As explained in Baron and Freeman’s Quick Peek at the Math, and my blog introduction thereto, the supervised learning algorithms behind predictive coding utilize a hyper-dimensional space. Each each document in the dataset, including its metadata, represent a different dimension mapped in trans-Cartesian space, called hyper-planes. Each document is placed according to a multi-dimensional dividing line of relevant and irrelevant. The important document ranking feature of predictive coding is performed by measure as to how far from the dividing line a particular document lies. Each time a training session is run the line moves and the ranking fluctuates in accordance with the new information provided. The below diagram attempts to portray this hyperplane division and document placement. The points shown in red designate irrelevant documents and the blue points relevant documents.
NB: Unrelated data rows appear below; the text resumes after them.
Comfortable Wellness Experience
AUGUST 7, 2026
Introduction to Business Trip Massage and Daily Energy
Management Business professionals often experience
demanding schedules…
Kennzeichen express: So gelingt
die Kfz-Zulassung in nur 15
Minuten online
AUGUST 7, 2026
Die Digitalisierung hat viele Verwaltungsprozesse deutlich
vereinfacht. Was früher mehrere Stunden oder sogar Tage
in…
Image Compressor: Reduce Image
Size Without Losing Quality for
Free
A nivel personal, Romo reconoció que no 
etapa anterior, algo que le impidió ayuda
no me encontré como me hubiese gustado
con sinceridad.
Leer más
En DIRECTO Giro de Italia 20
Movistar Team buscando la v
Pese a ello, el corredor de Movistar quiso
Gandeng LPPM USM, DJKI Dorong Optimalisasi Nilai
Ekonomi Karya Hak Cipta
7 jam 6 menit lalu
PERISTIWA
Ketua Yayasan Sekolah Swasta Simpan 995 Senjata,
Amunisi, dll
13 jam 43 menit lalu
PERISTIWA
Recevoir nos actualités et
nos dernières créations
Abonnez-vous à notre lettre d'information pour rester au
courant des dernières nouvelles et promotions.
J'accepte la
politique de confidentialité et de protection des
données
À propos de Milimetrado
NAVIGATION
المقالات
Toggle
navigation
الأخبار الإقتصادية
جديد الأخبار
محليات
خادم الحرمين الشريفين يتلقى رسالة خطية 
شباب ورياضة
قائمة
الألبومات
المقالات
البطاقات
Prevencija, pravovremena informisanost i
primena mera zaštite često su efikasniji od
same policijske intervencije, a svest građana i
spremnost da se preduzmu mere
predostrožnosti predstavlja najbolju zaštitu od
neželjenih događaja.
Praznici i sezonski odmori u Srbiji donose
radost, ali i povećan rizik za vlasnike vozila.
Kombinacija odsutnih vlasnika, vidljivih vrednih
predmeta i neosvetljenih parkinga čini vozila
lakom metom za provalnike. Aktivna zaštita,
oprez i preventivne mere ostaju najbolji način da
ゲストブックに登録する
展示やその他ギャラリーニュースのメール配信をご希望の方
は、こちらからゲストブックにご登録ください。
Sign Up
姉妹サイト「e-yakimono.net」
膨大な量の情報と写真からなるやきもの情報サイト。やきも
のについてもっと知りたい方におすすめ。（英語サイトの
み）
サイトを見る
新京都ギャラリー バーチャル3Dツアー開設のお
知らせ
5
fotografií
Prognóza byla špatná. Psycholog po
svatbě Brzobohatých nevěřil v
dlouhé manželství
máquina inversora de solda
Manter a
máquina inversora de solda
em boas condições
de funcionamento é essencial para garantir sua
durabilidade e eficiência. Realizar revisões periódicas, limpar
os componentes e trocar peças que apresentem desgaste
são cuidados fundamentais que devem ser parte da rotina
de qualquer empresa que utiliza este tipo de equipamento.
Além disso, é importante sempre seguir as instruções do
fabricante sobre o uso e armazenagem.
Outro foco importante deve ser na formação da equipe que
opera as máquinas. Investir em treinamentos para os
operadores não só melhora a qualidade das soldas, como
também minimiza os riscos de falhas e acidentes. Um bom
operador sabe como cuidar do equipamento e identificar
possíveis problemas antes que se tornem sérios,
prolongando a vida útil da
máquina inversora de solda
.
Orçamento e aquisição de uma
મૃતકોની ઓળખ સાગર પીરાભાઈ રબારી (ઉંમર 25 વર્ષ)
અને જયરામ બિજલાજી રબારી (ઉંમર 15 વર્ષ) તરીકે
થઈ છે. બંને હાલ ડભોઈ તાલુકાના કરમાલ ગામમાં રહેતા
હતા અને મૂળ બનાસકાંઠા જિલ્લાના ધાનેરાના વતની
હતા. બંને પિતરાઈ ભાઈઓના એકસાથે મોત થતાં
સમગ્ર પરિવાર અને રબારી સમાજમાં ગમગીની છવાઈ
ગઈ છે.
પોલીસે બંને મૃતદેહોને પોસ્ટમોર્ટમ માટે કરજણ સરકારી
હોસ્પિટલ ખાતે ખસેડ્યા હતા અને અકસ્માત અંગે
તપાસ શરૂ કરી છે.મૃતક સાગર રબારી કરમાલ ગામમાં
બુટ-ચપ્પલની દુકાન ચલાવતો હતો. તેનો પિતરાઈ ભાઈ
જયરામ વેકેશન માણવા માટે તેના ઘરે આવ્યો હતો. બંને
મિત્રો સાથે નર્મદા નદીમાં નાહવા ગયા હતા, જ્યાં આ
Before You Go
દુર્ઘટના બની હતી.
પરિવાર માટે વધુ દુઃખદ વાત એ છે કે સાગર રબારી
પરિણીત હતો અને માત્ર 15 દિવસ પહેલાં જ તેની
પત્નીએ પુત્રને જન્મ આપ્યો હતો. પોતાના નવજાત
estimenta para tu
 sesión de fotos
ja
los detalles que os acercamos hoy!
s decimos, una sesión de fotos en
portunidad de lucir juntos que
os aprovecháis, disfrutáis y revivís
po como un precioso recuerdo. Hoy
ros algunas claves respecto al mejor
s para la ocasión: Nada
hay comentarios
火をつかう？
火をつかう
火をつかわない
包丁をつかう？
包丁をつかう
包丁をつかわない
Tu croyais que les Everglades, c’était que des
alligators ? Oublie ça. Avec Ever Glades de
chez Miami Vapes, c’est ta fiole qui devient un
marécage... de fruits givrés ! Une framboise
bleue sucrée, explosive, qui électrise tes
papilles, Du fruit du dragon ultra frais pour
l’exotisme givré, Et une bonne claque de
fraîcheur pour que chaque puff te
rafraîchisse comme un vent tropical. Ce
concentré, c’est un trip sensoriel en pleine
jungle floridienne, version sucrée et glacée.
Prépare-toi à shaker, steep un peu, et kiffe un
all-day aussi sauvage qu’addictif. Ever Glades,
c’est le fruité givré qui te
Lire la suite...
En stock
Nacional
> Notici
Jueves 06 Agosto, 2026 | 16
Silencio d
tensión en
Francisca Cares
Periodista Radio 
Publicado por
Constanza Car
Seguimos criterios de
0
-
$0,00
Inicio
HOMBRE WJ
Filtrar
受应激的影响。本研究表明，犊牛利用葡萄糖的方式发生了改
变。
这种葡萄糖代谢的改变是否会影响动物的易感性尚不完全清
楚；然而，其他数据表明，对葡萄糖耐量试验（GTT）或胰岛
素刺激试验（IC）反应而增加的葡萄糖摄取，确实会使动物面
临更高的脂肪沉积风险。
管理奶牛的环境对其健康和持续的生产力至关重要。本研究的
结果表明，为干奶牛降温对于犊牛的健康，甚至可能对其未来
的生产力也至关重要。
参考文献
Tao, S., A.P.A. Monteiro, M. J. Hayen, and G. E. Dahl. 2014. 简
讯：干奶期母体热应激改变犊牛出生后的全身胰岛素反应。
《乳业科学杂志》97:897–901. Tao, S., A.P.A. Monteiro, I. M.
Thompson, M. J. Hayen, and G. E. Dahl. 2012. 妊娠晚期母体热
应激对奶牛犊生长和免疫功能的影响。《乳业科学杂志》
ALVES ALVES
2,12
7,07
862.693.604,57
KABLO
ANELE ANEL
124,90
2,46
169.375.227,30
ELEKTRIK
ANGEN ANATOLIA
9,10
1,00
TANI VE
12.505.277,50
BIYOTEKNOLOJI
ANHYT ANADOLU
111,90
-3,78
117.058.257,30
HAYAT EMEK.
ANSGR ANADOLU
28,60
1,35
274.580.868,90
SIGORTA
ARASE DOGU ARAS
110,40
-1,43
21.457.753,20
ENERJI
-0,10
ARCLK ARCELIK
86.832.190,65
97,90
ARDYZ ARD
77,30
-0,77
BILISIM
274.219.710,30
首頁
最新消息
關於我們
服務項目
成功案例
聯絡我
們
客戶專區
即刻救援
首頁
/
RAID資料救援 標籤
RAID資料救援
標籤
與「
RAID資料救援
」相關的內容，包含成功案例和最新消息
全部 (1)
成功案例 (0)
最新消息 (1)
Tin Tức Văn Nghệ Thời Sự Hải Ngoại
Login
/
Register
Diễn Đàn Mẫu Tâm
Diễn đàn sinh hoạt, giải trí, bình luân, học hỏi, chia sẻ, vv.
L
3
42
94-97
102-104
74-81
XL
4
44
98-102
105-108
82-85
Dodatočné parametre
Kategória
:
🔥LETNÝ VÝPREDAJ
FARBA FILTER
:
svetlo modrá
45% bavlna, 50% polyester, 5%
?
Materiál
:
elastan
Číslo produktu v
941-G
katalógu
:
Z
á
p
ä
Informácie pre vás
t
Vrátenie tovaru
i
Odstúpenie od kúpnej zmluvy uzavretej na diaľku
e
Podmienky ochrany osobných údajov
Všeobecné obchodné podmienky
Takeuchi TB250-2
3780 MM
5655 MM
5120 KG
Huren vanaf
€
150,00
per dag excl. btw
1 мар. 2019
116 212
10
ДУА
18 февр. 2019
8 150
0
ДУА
The dividing line would run through multiple dimensions, not just the usual two of a Cartesian graph. This is depicted in this diagram by folding fields. For more read the entire Quick Peek article.
For a scientific and statistical view of Legal Search Science that is often at least somewhat intelligible to lawyers and other non-scientists, see the blog of information scientist and consultant, William Webber, Evaluating e-Discovery. Also see the many judicial opinions approving and encouraging the use of predictive coding.
AI-Enhanced Search Methods
AI-enhanced search represents an entirely new method of legal search, which requires a completely new approach to large document reviews. Below is the diagram of the latest Predictive Coding 4.0 workflow I use in a typical predictive coding project.
For a full description of the eight steps see Predictive Coding 4.0.
I have found that proper AI-enhanced review is the most interesting and exciting activity in electronic discovery law. Predictive Coding version 3.0 is The tool that we have all been waiting for. When used properly, i.w. Version 4.0, good AI-enhanced software such as Mr.EDR, allows attorneys to find the information they need in vast stores of ESI, and to do so in an effective and affordable manner.
Hybrid Human Computer Information Retrieval
Further, in contradistinction to Borg approaches, where the machine controls the learning process, I advocate a hybrid approach where Man and Machine work together. In my hybrid search and review projects the expert reviewer remains in control of the process, and their expertise is leveraged for greater accuracy and speed. The human intelligence of the SME is a key part of the search process. In the scholarly literature of information science this hybrid approach is known as Human–computer information retrieval (HCIR). (My thanks to information scientist Jeremy Pickens for pointing out this literature to me.)
The classic text in the area of HCIR, which I endorse, is Information Seeking in Electronic Environments (Cambridge 1995) by Gary Marchionini, Professor and Dean of the School of Information and Library Sciences of U.N.C. at Chapel Hill. Professor Marchionini speaks of three types of expertise needed for a successful information seeker:
- Domain Expertise. This is equivalent to what we now call SME, subject matter expertise. It refers to a domain of knowledge. In the context of law the domain would refer to the particular type of lawsuit or legal investigation, such as antitrust, patent, ERISA, discrimination, trade-secrets, breach of contract, Qui Tam, etc. The knowledge of the SME on the particular search goal is extrapolated by the software algorithms to guide the search. If the SME also has the next described System Expertise and Information Seeking Expertise, they can run the search project themselves. That is what I like to call the Army of One approach. Otherwise, they will need a chauffeur or surrogate with such expertise, one who is capable of learning enough from the SME to recognize the relevant documents.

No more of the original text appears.